Featuring Branon Dempsey Posted on May 12, 2008

Worship and the Gospel is found in our everyday activities, relationships and conversations beyond the Sunday service. It’s great to have services that function as a place to worship and a place to communicate the Gospel.  Recently, I was approached by a few concerning issues within the church-worship culture of America. These questions challenged me to think more critically about our worship services, in view of the Bible. I am interested in how, if at all, they challenge you as well.

  1. Is the local church merely putting on a “show,” to our congregations?
  2. Are we truly showing up to worship?
  3. Who is the service for?

We are surrounded by a popular individualistic world-view that has an anything-goes mentality – even in other worship movements and local churches. Biblical foundations places worship in a more Christ-centered context (1Cn 16:29; Ps. 98:5; Ex. 24:7; Lk. 4:15-21; Ac. 4:31; Lk. 22:14:20; Mt. 26:30). In America, there is no doubt that both traditional and contemporary churches face their set of challenges of maintaining biblical and cultural relevancy for today’s people. The toughest point I see: how do we develop and/or preserve an accurate biblical model of church worship, while relating and reaching authentically to our neighbors as Jesus? This concern is also shared in how we as American Christians present the Gospel, worship and the Character of Christ to the rest of the world.

To often, we dress our services in many different styles in order to appeal or to “show” to the masses. There also seems to be rivalries among local churches to affirm their efforts over another. Making services relevant to our communities is needed; like anything else, we can get caught in the motions and our purpose loses vitality. Unfortunately, this has been the case for decades in battles over preference issues: music styles, our appearance, culture as well as old arguments of carpet color, bible study programs and what the pastor ate last night. These minor subjects seem to override the spiritual priorities of the Church.


It is true that a church must have a defined DNA of style of worship, but biblical worship, reading of the Word and the preaching of the Gospel, should not be compromised at the expense of relevancy. Praise be to God, that he is not concerned over style preferences in our attempts to worship Him.
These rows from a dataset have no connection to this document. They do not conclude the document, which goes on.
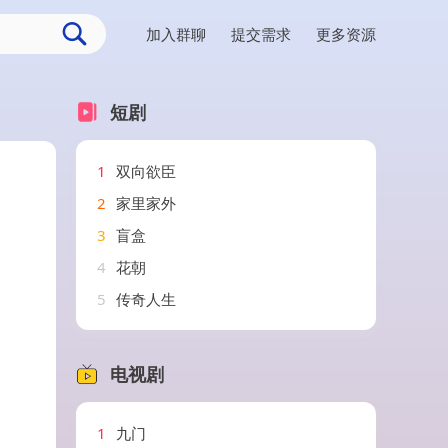
加入群聊
提交需求
更多资源
短剧
1
双向欲臣
2
家里家外
3
盲盒
4
花朝
5
传奇人生
电视剧
1
九门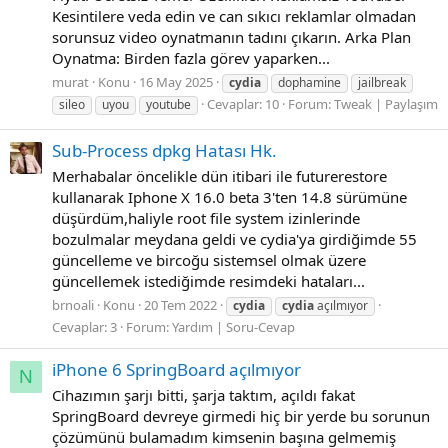
Kesintilere veda edin ve can sıkıcı reklamlar olmadan
sorunsuz video oynatmanın tadını çıkarın. Arka Plan
Oynatma: Birden fazla görev yaparken...
murat
Konu
16 May 2025
cydia
dophamine
jailbreak
Cevaplar: 10
Forum:
Tweak | Paylaşım
sileo
uyou
youtube
Sub-Process dpkg Hatası Hk.
Merhabalar öncelikle dün itibari ile futurerestore
kullanarak Iphone X 16.0 beta 3'ten 14.8 sürümüne
düşürdüm,haliyle root file system izinlerinde
bozulmalar meydana geldi ve cydia'ya girdiğimde 55
güncelleme ve bircoğu sistemsel olmak üzere
güncellemek istediğimde resimdeki hataları...
brnoali
Konu
20 Tem 2022
cydia
cydia
açılmıyor
Cevaplar: 3
Forum:
Yardım | Soru-Cevap
iPhone 6 SpringBoard açılmıyor
N
Cihazımın şarjı bitti, şarja taktım, açıldı fakat
SpringBoard devreye girmedi hiç bir yerde bu sorunun
çözümünü bulamadım kimsenin başına gelmemiş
He does not only hear traditional hymns, contemporary choruses or responsive readings, neither is he concerned about the caliber of our bands, video-eye-candy or catchy sermons. What He is concerned with is the condition of our hearts and the attitude of our souls in worship. Our concern does need to be in how we present ourselves to the world by our heart and biblical posture.



God is honored by a contrite spirit of worship. The worship service is for God and He alone.  The Gospel belongs to the work of God in missions. The balance is found in how we rightly anchor worship services on the Bible while relating to the world via the Gospel. Through ardent praise and response from the community of worship, the unchurched and de-churched can experience the Gospel and God’s unconditional love through authentic relationships.
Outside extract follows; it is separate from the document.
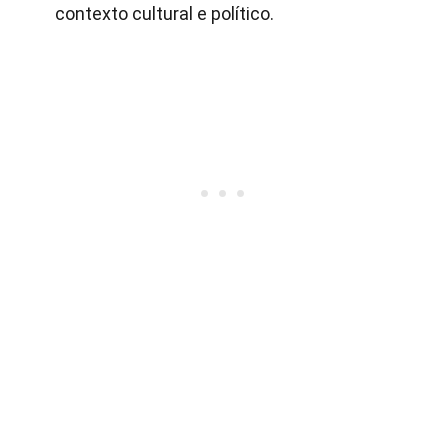
contexto cultural e político.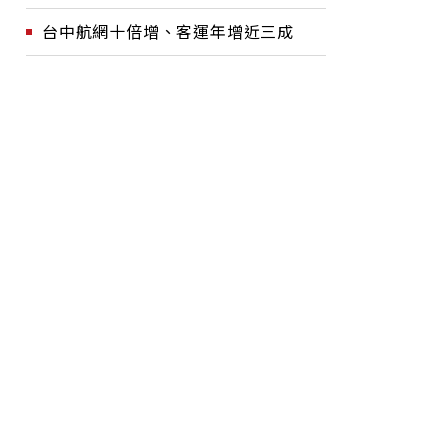
台中航網十倍增、客運年增近三成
John Piper put it clearly in, “Let The Nations Be Glad,” that evangelism (missions) comes out of worship. This means that worship comes first.  For worship services to be ardent, authentic and of relevant substance, the Word of God needs to be the foundation for conducting services and not by our style preferences to govern our praise. Neither should the Gospel be governed by how the church presents a “style” in order to show relevancy, otherwise we appear to America (and the rest of the world) as just a show.  What are your thoughts?